ACTIVITY →
All lines from the one containing "Keine Sitzung, kein Kurs – einfach nur" through the end of the data below must be reproduced exactly, and no others.

Segment Start: RECORD EXTRACTS

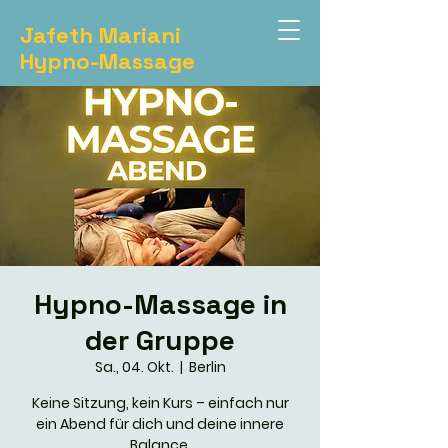
Jafeth Mariani
Hypno-Massage
Hypno-Massage in
der Gruppe
Sa., 04. Okt.
  |  
Berlin
Keine Sitzung, kein Kurs – einfach nur
ein Abend für dich und deine innere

Segment End: RECORD EXTRACTS

TASK ANSWER →
Keine Sitzung, kein Kurs – einfach nur
ein Abend für dich und deine innere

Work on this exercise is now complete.